The Start of Something Beautiful:
Geht so. Die Strophen leben hauptsächlich vom Bass-Riff, im Refrain dominiert wieder die Gitarre, und in der Bridge (wenn man das so nennen will), dem noch interessantesten Teil des Songs, kommen noch nette Klavierakkorde dazu. Nicht schlecht, sticht aber auch auf keine Weise hervor, wirkt ein wenig belanglos. Immerhin die vermutlich interessantesten Schlagzeug-Parts bisher.
Glass Arm Shattering:
Mit LoFi-Gebrutzel beginnt dieser sehr schöne Song und setzt sich auch sonst eher getragen fort. Und tatsächlich, da sind ja diese Gesangsharmonien, die vermuten lassen, dass Steven Wilson mit Brian Wilson verwandt sein könnte. Ist angeblich ein stark selbstreferenzieller Song, was ich schlecht beurteilen kann, da das ja mein erstes PT-Album ist, aber ich kann diesen Song durchaus auch ohne "Vorwissen" genießen. Gelungener Abschluss für ein heterogenes, aber jedenfalls lohnendes Album.

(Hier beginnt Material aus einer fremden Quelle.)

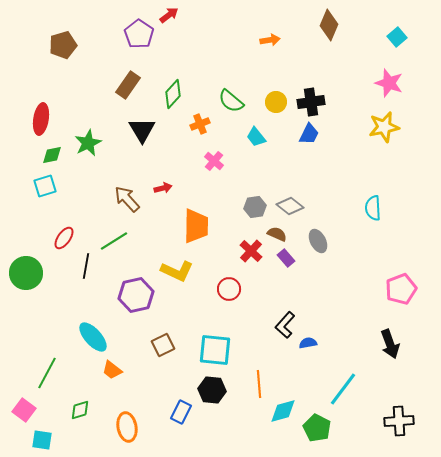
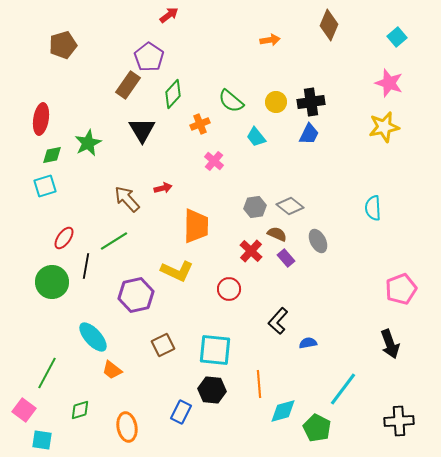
purple pentagon at (139, 34): moved 10 px right, 23 px down
green circle at (26, 273): moved 26 px right, 9 px down
black L-shape at (285, 325): moved 7 px left, 4 px up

Von der Produktion her gibt's nicht allzuviel zu beanstanden, hab schon besseres gehört, aber das geht absolut in Ordnung.
Insgesamt bin ich recht zufrieden mit dem Album, zwar leichte Schwächen, für die man aber mit vielen schönen und einigen gut rockenden Stellen mehr als entschädigt wird. Ob ich mir mehr von PT zulegen werde, kann ich noch nicht sagen, dazu muss ich das Ding wohl noch eine Weile hören.
EDIT: Nochwas: das Artwork ist absolut gelungen! Schon das Cover ist äußerst stimmig, das Booklet wartet einerseits mit atmosphärischen Fotographien, andererseits mit Collagen in bester Radiohead-Manier auf. So muss das sein. Die Texte könnten noch drinstehen, bis auf ein paar Fetzen und den Text von Halo ist da wenig zu finden, aber die kriegt man ja auch im Internet, wenn man mag.